------ LISTED RECORDS ------

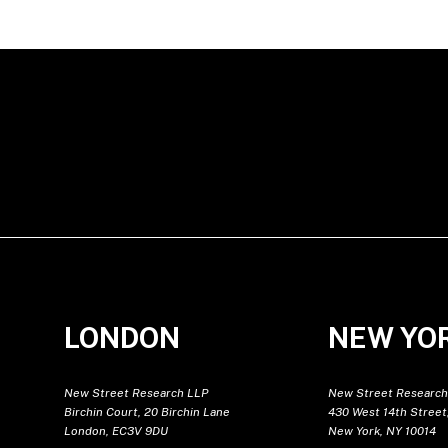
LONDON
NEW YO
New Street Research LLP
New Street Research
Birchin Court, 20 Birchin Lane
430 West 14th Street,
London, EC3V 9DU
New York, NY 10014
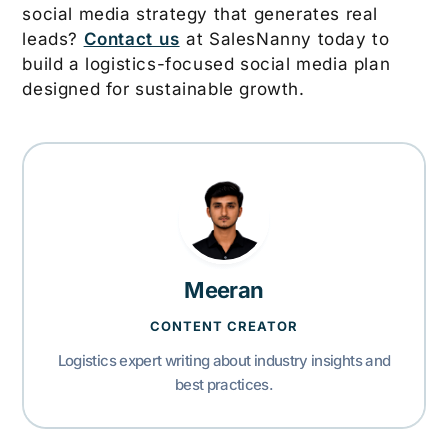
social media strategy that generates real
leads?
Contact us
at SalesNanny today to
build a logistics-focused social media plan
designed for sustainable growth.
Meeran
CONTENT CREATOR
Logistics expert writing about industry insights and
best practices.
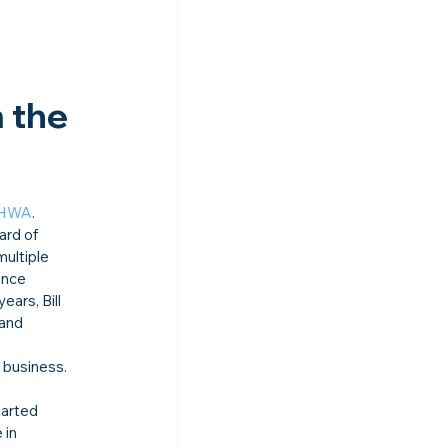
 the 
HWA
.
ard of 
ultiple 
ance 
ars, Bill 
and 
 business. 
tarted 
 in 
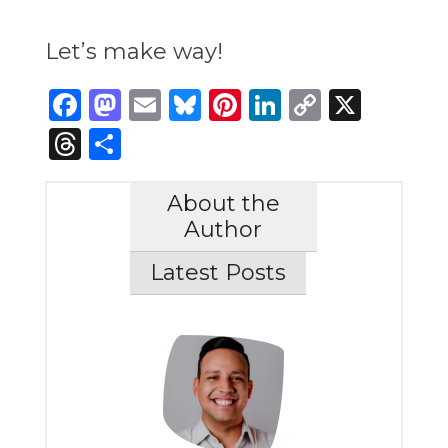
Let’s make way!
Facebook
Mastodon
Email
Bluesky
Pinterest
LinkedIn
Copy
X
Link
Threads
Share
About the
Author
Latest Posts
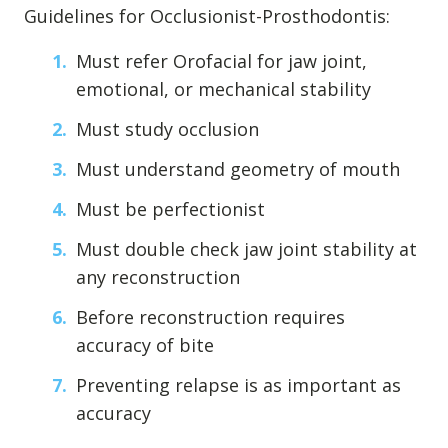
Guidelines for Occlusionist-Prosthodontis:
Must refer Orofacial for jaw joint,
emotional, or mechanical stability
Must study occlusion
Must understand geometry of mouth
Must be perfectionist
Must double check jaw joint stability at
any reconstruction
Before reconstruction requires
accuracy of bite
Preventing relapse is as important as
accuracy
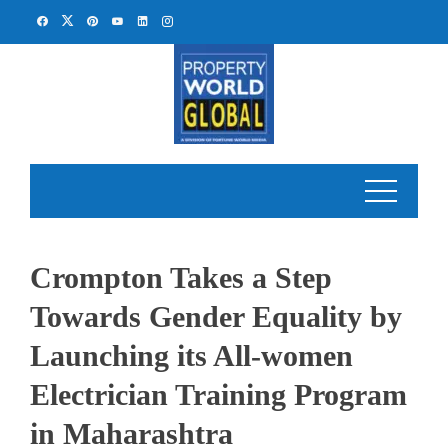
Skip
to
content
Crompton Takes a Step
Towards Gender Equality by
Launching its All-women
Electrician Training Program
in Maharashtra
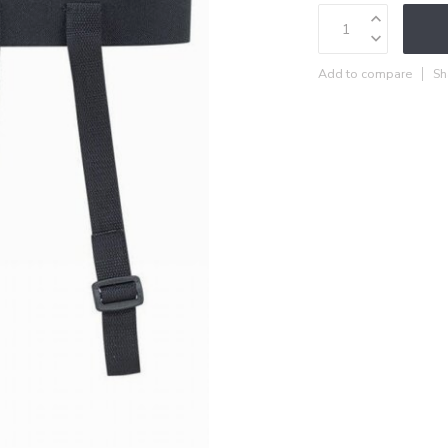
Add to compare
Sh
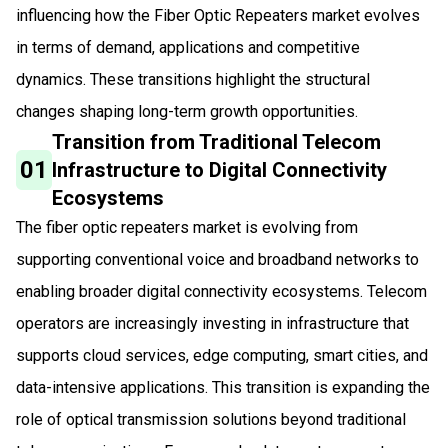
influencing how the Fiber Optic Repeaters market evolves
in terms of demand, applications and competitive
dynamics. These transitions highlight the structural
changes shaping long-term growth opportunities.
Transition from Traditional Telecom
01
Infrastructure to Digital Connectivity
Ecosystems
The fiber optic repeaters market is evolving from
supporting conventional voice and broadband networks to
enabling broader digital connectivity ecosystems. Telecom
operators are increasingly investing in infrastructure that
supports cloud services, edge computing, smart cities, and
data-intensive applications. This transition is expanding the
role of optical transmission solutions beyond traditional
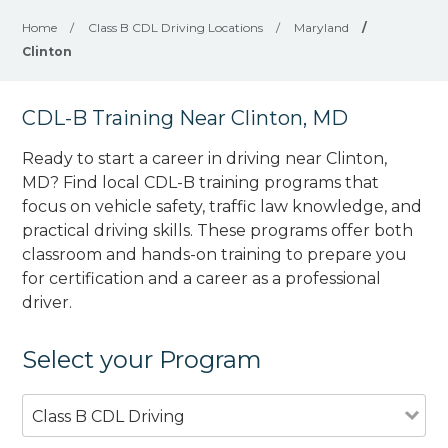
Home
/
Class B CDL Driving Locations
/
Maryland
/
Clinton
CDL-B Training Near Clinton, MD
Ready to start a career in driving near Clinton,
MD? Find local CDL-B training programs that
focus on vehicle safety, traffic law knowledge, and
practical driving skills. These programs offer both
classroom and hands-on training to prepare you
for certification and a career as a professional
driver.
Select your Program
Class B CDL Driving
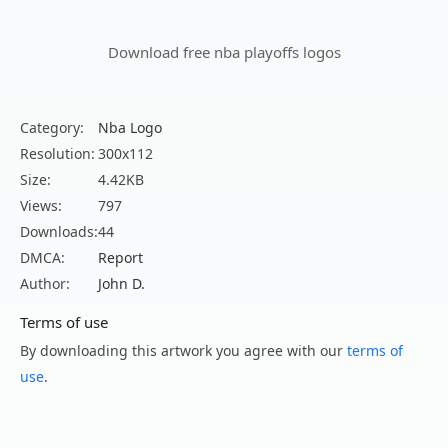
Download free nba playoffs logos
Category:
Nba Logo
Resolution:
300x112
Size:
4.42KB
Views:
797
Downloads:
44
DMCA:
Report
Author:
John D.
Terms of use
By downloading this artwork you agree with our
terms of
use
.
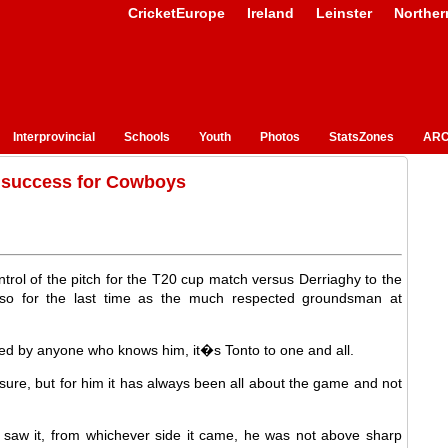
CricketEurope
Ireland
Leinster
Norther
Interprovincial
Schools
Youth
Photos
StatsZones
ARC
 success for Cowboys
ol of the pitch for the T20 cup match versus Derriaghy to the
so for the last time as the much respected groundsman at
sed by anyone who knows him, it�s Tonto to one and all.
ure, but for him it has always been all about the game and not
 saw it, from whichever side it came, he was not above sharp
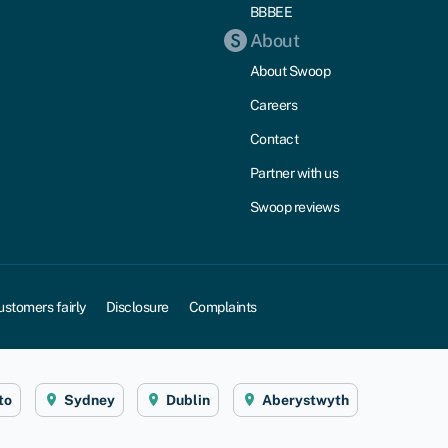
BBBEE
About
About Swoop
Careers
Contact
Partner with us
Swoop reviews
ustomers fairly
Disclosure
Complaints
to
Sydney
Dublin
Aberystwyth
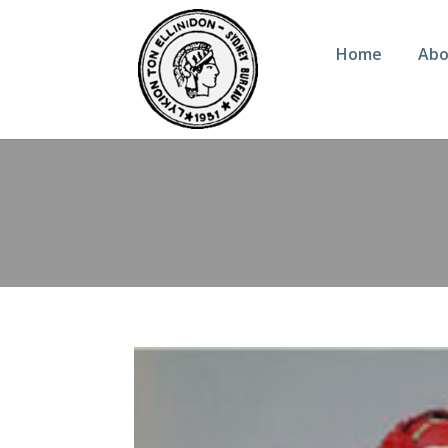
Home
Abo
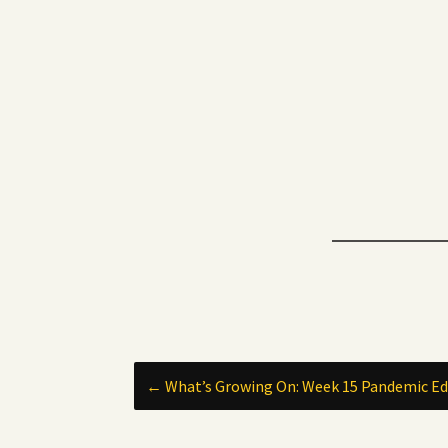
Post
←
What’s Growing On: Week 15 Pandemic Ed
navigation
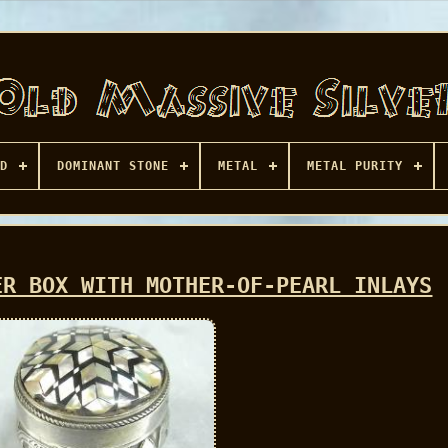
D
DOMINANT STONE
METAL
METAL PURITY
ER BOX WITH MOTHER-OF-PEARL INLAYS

------

• _TASK TO CARRY OUT_: Nothing but the records above, exact and without pictures, should appear in the answer.

• _WRITTEN RESPONSE_:
LONDON
NEW YO
New Street Research LLP
New Street Research
Birchin Court, 20 Birchin Lane
430 West 14th Street,
London, EC3V 9DU
New York, NY 10014
social media strategy that generates real
leads?
Contact us
at SalesNanny today to
build a logistics-focused social media plan
designed for sustainable growth.
Meeran
CONTENT CREATOR
Logistics expert writing about industry insights and
best practices.
 the 
HWA
.
ard of 
ultiple 
ance 
ars, Bill 
and 
 business. 
tarted 
 in 
Let’s make way!
Facebook
Mastodon
Email
Bluesky
Pinterest
LinkedIn
Copy
X
Link
Threads
Share
About the
Author
Latest Posts
Guidelines for Occlusionist-Prosthodontis:
Must refer Orofacial for jaw joint,
emotional, or mechanical stability
Must study occlusion
Must understand geometry of mouth
Must be perfectionist
Must double check jaw joint stability at
any reconstruction
Before reconstruction requires
accuracy of bite
Preventing relapse is as important as
accuracy
Skip
to
content
Crompton Takes a Step
Towards Gender Equality by
Launching its All-women
Electrician Training Program
in Maharashtra
Add to compare
Sh
influencing how the Fiber Optic Repeaters market evolves
in terms of demand, applications and competitive
dynamics. These transitions highlight the structural
changes shaping long-term growth opportunities.
Transition from Traditional Telecom
01
Infrastructure to Digital Connectivity
Ecosystems
The fiber optic repeaters market is evolving from
supporting conventional voice and broadband networks to
enabling broader digital connectivity ecosystems. Telecom
operators are increasingly investing in infrastructure that
supports cloud services, edge computing, smart cities, and
data-intensive applications. This transition is expanding the
role of optical transmission solutions beyond traditional
Home
/
Class B CDL Driving Locations
/
Maryland
/
Clinton
CDL-B Training Near Clinton, MD
Ready to start a career in driving near Clinton,
MD? Find local CDL-B training programs that
focus on vehicle safety, traffic law knowledge, and
practical driving skills. These programs offer both
classroom and hands-on training to prepare you
for certification and a career as a professional
driver.
Select your Program
Class B CDL Driving
Download free nba playoffs logos
Category:
Nba Logo
Resolution:
300x112
Size:
4.42KB
Views:
797
Downloads:
44
DMCA:
Report
Author:
John D.
Terms of use
By downloading this artwork you agree with our
terms of
use
.
CricketEurope
Ireland
Leinster
Norther
Interprovincial
Schools
Youth
Photos
StatsZones
ARC
 success for Cowboys
ol of the pitch for the T20 cup match versus Derriaghy to the
so for the last time as the much respected groundsman at
sed by anyone who knows him, it�s Tonto to one and all.
ure, but for him it has always been all about the game and not
 saw it, from whichever side it came, he was not above sharp
BBBEE
About
About Swoop
Careers
Contact
Partner with us
Swoop reviews
ustomers fairly
Disclosure
Complaints
to
Sydney
Dublin
Aberystwyth
Home
Abo
Post
←
What’s Growing On: Week 15 Pandemic Ed
navigation
D
DOMINANT STONE
METAL
METAL PURITY
ER BOX WITH MOTHER-OF-PEARL INLAYS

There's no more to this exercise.